Welcome to the first post of the  new blog–MediateTrix.

I’m the  MediateTrix. I’m  a mediator, president of the Family and Divorce Mediation Council of Greater New York, a parent, a spouse, a daughter and a friend.

This blog is going to be hardcore about mediation and responsible conflict resolution.

Why?

Because in so many areas of society we ‘do conflict wrong’.

Media teaches us to be positional, political discourse feeds into that model, celebrity divorces teach us that high conflict is a paradigm to which we should aspire.
And twitter (although I am a contributor) encourages exceedingly brief remarks about complex ideas.

I know my voice is a small one against the cacophony of conflict, but I will join the conversation because I think it is so important that sanity, reasonableness and thoughtfulness are thrown into the mix. And I take that pretty seriously.

Tarty replies, sound bites and ‘quotables’ are media savvy, but complex problems rarely get solved by idioms.

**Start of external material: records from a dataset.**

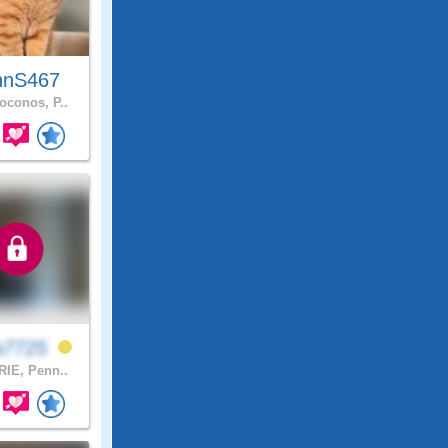
hnS467
conos, P..
a7725
IE, Penn..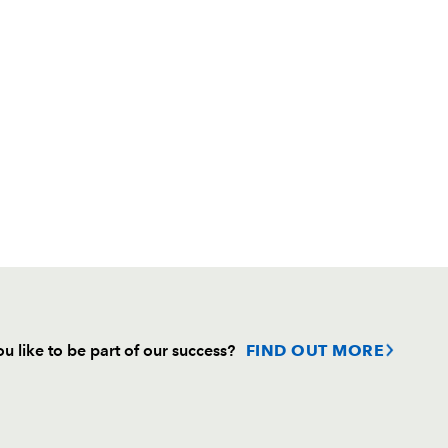
u like to be part of our success?
FIND OUT MORE
Follow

That’s why I’m hardcore about mediation, which is essentially a structured, thoughtful dialogue between people in conflict.

As a society, have done a disservice to families dealing with separation and divorce.

S/He cheated, hire a lawyer, she’s a bad mom, hire a lawyer etc..

This kind of instinctive reaction to turn to the law when a family is in crisis is misguided in many cases. Separation and divorce are family matters that have a legal component, not legal problems that happen to be about a family.
Separation and divorce are about the restructuring of a family-financially, emotionally, economically. Not the subject of a one dimensional lawsuit.

So, my blog will be about how our society deals with conflict, both in the family and non-family realms.

One of my teachers and mentors says that conflict is a magnet that draws people in and doesn’t let them out without thoughtful, intentional intervention.

This blog is my small way to intervene and bring some reality and reason to our collective approach to conflict.